Why restricts Lucene's MoreLikeThis it's TermQueries to the field with the highest docFreq?

https://stackoverflow.com/questions/13500066

01-12-2021
|

Question

I'm currently working on a modified version of Lucenes MoreLikeThis, to fit my own purposes. There is one thing i still can't understand. When creating the queue, MoreLikeThis searches for the field with the highest docFreq for this term.

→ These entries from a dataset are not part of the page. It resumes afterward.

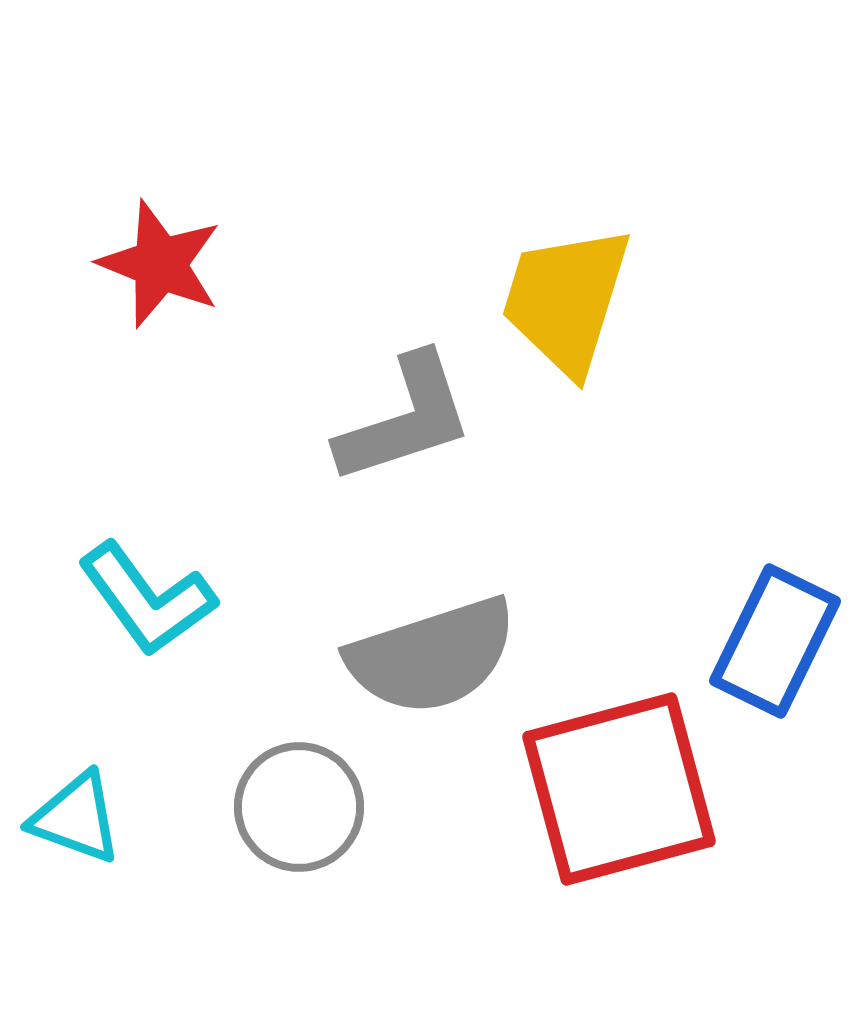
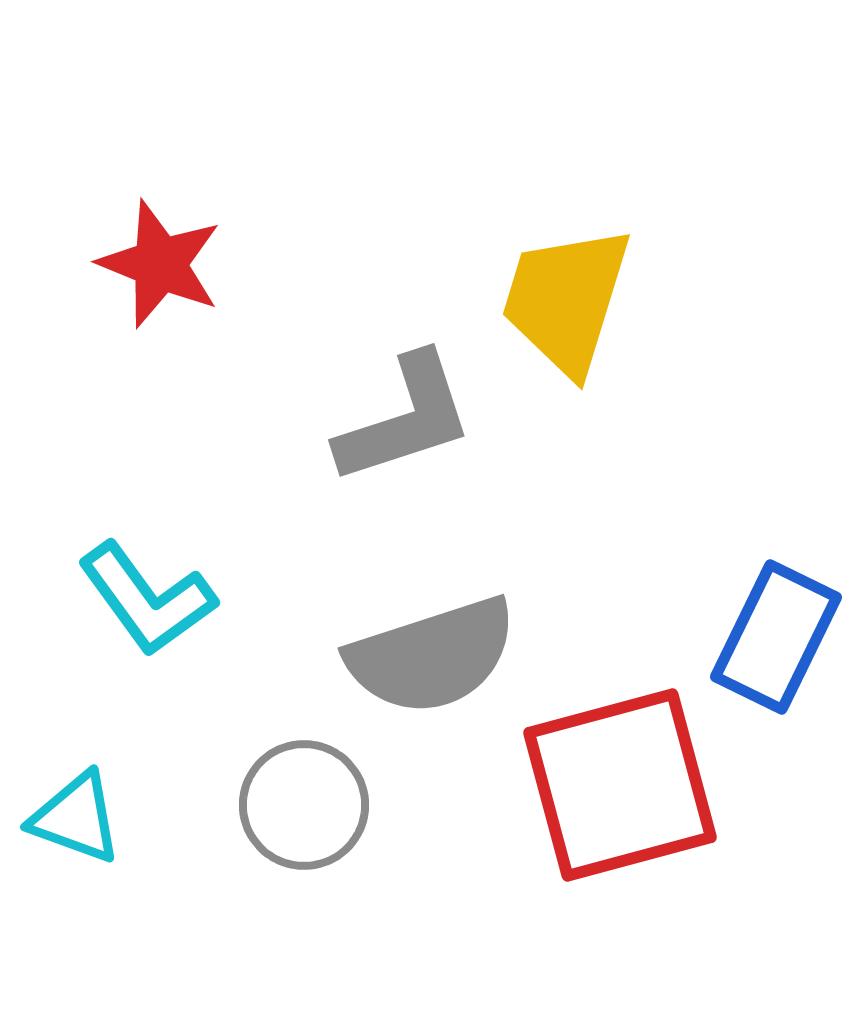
blue rectangle: moved 1 px right, 4 px up
red square: moved 1 px right, 4 px up
gray circle: moved 5 px right, 2 px up
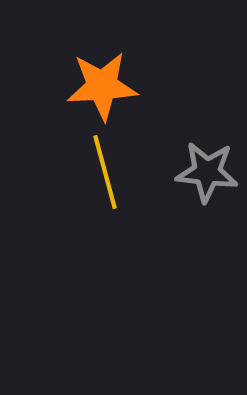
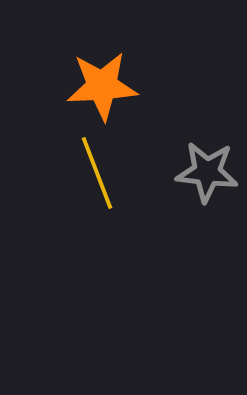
yellow line: moved 8 px left, 1 px down; rotated 6 degrees counterclockwise
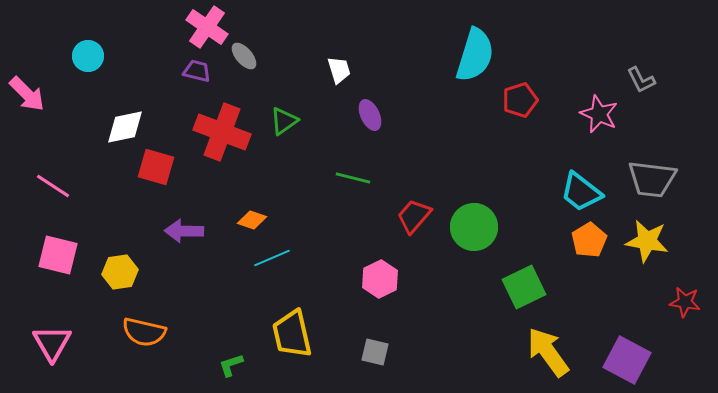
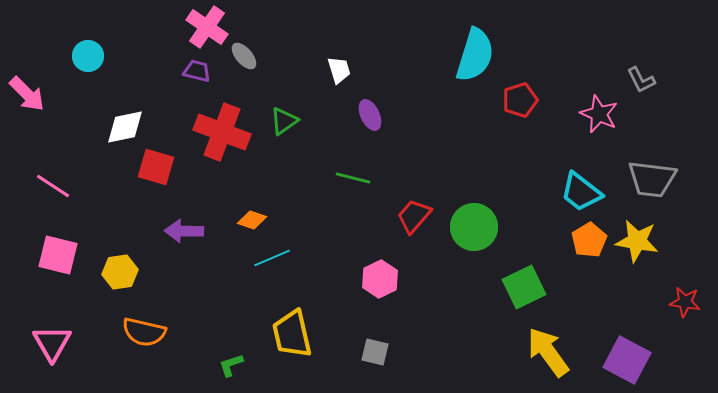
yellow star: moved 10 px left
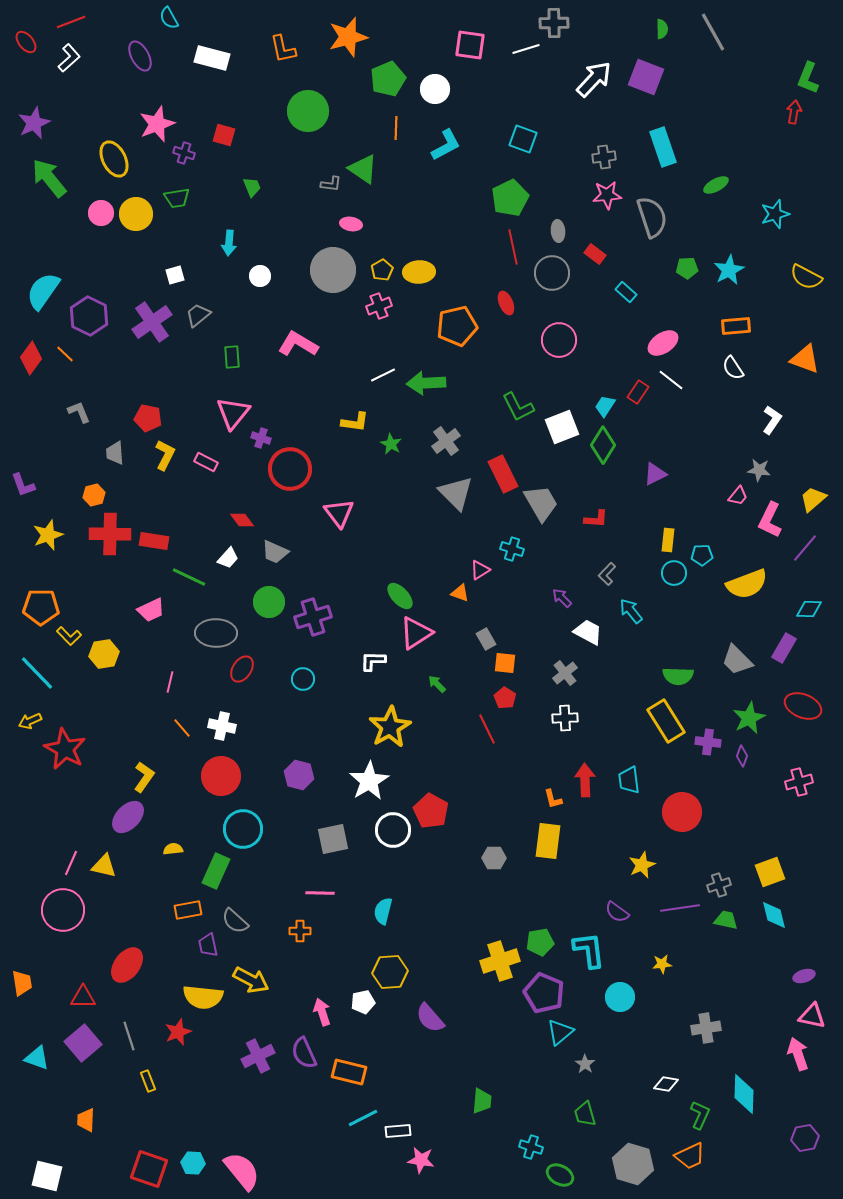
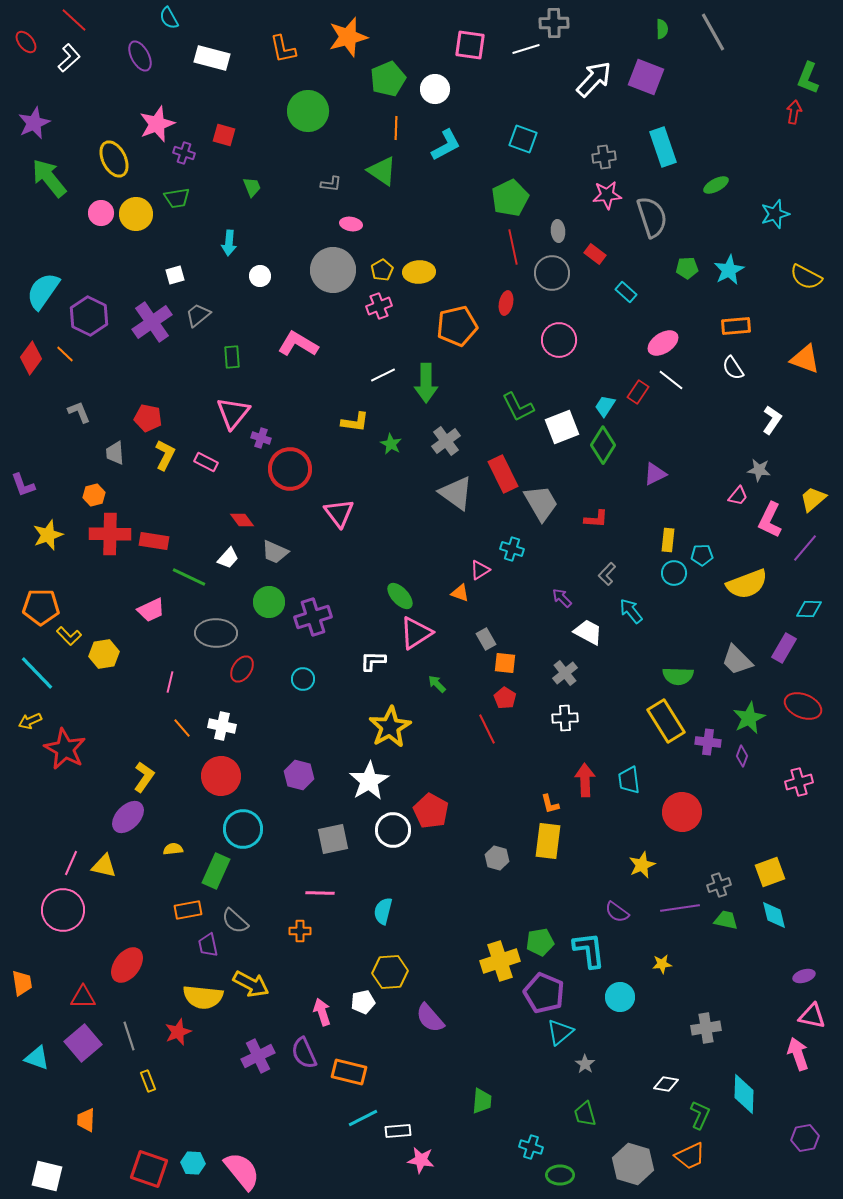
red line at (71, 22): moved 3 px right, 2 px up; rotated 64 degrees clockwise
green triangle at (363, 169): moved 19 px right, 2 px down
red ellipse at (506, 303): rotated 35 degrees clockwise
green arrow at (426, 383): rotated 87 degrees counterclockwise
gray triangle at (456, 493): rotated 9 degrees counterclockwise
orange L-shape at (553, 799): moved 3 px left, 5 px down
gray hexagon at (494, 858): moved 3 px right; rotated 15 degrees clockwise
yellow arrow at (251, 980): moved 4 px down
green ellipse at (560, 1175): rotated 28 degrees counterclockwise
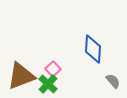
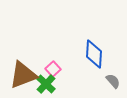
blue diamond: moved 1 px right, 5 px down
brown triangle: moved 2 px right, 1 px up
green cross: moved 2 px left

// go through all the fields and find the largest document frequency
String topField = fieldNames[0];
int docFreq = 0;
for (int i = 0; i < fieldNames.length; i++) {
   int freq = ir.docFreq(new Term(fieldNames[i], word));
   topField = (freq > docFreq) ? fieldNames[i] : topField;
   docFreq = (freq > docFreq) ? freq : docFreq;
}

This field will be used in the TermQuery. This can produce strange results.

For example, imagine you have two fields, "title" and "body", and there are two documents with the exact same title, but they won't be a match because all words from the "title" occur more often in other documents "body"s, and vice versa. That seems pretty odd to me.

Another example: I use it in a system which filters the results by user-dependent access permissions, and there it happened that the user for whom the query was generated could not see the documents which were responsible for the high docFreq of the chosen field. The generated query didn't find any documents, although there were plenty docs the user could see, containing the exact terms, just in the wrong field.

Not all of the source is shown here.